You're trying to come up with solutions for problems that only exist in the minds of the NHL's puppets, the hockey media.
You're trying to dispel something as a myth when the evidence is right in front of you.
Let's say that the CBA doesn't change, and 10 years from now, two teams, the Calgary Flames and the New York Rangers, are on the cusp of being an elite team. They are equal in terms of talent, experience and age. They have built a solid core of players, but they both have one major weakness, that of a playoff experienced, checking line centre. Let's also say that a player that has those attributes is available as a UFA.
It would make sense that both teams would be interested in that player's services, and both teams would make an offer. Based on what we know about the markets, who do you think will win the bidding war? They both will gain equally in terms of on-ice performance, but the Rangers market provides a greater return for the incremental success. It allows them to put a higher bid in for the player. The Rangers get their player, and move into elite status. The Flames miss out on their player, and struggle at the mediocre level.
But hey, keep on repeating your line that payroll doesn't performance. If you repeat it enough times, maybe it will come true.
As for Colorado, they built the elements for their team as one of the poorest in the league. They moved into elite status when the acquired Patrick Roy, a move made possible by their new economic condition. I don't see why you would bring it into the discussion, as it only serves to disprove your point.

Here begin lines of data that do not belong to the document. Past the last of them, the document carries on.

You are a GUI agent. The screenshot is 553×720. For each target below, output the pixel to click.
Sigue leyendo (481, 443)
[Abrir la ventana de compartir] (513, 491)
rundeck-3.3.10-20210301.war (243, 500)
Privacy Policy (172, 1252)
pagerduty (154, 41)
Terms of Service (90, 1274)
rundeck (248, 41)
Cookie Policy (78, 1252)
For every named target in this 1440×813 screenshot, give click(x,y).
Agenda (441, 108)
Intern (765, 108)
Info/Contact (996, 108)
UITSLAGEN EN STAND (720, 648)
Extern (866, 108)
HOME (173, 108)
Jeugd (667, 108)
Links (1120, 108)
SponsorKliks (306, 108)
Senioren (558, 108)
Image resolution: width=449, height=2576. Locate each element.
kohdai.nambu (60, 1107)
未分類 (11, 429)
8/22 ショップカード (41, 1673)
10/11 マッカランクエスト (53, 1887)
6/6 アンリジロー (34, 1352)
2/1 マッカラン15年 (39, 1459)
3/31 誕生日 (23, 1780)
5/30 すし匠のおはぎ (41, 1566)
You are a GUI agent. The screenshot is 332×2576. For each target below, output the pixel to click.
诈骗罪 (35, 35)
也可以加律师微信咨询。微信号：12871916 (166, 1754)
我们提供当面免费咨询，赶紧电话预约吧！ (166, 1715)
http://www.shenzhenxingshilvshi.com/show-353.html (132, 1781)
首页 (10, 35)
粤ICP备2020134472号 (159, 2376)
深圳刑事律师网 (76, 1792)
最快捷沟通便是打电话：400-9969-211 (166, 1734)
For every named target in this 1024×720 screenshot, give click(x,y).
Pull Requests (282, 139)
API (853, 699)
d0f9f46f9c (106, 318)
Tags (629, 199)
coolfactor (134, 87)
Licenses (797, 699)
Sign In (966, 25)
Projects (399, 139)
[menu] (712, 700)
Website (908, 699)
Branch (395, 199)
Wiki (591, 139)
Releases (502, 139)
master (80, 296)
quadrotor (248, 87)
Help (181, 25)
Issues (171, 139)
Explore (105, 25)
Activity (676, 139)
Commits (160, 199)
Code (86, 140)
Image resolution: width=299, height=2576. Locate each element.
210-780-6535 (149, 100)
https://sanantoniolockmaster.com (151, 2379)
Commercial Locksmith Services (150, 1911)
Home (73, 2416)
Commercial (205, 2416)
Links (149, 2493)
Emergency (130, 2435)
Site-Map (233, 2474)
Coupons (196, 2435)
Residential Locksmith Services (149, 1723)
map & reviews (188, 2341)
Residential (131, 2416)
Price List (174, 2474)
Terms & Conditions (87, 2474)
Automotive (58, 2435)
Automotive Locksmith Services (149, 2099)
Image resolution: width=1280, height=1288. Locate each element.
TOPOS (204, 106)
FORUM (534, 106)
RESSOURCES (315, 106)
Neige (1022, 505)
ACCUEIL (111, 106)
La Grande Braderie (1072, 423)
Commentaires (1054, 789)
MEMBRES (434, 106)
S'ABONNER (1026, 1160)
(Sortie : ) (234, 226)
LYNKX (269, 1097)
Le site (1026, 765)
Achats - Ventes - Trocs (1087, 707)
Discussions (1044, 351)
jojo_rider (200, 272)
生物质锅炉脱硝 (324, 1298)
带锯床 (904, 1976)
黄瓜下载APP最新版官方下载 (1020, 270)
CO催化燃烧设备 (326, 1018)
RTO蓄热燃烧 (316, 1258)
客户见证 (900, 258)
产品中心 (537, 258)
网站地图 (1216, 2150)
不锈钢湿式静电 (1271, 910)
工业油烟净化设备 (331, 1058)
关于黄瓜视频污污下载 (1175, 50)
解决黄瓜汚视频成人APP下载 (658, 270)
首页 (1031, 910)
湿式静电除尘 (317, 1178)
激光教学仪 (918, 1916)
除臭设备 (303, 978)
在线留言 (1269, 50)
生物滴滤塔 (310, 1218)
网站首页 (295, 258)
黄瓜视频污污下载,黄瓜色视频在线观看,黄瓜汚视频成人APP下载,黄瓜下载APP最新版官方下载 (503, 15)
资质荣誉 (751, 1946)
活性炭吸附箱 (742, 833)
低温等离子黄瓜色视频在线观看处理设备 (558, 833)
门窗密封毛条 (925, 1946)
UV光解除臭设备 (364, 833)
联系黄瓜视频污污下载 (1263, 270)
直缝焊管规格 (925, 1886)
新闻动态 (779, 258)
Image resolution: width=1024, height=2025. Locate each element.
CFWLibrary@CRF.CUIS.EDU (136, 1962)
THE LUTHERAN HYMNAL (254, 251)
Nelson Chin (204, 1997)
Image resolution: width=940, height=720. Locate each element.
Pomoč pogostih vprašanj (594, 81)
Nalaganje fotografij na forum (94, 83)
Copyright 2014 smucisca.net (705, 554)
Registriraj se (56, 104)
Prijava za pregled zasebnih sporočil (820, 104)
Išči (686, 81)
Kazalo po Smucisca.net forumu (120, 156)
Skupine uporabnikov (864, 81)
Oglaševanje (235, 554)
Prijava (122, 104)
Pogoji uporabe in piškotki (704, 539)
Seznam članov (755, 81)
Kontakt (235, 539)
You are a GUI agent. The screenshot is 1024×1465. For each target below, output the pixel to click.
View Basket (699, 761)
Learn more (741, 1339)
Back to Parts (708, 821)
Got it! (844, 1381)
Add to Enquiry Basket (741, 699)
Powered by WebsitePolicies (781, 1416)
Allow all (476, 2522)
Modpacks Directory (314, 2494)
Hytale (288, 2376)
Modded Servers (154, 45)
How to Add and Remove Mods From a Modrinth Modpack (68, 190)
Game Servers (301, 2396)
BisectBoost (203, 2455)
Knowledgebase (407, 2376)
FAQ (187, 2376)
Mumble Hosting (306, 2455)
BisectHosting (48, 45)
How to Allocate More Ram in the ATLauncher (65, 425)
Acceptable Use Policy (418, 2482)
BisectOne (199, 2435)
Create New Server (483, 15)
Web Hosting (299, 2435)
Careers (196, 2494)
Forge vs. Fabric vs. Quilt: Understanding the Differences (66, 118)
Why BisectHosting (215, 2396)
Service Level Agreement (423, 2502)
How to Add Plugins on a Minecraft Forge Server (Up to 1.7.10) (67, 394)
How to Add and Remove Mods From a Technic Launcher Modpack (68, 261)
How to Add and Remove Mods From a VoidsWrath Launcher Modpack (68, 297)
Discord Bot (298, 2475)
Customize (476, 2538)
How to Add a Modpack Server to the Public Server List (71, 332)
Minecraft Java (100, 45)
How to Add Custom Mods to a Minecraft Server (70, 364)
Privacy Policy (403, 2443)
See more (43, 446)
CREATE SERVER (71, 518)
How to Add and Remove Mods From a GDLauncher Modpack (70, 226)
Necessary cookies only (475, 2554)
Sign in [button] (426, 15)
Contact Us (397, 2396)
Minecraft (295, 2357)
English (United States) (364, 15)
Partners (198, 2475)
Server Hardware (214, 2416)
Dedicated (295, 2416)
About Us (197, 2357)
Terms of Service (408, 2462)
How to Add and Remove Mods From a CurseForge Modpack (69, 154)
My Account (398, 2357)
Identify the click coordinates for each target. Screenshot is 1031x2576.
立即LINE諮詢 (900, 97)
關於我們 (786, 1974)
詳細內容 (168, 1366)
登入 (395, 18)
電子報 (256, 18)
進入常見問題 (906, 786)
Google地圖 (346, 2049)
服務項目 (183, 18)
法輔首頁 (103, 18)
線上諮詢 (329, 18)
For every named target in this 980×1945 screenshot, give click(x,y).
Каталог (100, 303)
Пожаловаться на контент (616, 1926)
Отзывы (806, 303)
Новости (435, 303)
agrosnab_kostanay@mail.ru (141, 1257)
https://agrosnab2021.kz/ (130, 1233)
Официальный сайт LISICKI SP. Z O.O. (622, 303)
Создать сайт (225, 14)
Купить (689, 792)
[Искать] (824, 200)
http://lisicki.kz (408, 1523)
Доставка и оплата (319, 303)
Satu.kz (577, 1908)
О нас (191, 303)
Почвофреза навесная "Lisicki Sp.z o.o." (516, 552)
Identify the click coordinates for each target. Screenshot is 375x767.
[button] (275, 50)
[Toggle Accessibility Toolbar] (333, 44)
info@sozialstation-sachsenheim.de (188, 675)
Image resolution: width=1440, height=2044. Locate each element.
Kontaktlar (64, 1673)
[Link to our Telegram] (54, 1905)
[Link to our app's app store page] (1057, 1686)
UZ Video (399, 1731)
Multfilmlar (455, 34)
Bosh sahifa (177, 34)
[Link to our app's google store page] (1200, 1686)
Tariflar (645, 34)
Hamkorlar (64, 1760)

The Rangers and Leafs have been poorly managed teams. I don't think anyone on these boards have claimed big money spent poorly will get you anywhere. People like to point to the Rangers as an example that you cannot buy a cup, but they have had the worst reign of management in the league. The Leafs on the other hand, have also been a poorly managed team, but not to the same extent as the Rangers. They have been near the top in league spending in the last 5 or 6 years, and it has propelled them to mediocre playoff success despite having a poor track record in terms of drafting and player development. If money truly didn't impact success, they would have been missing the playoffs for most of that time period.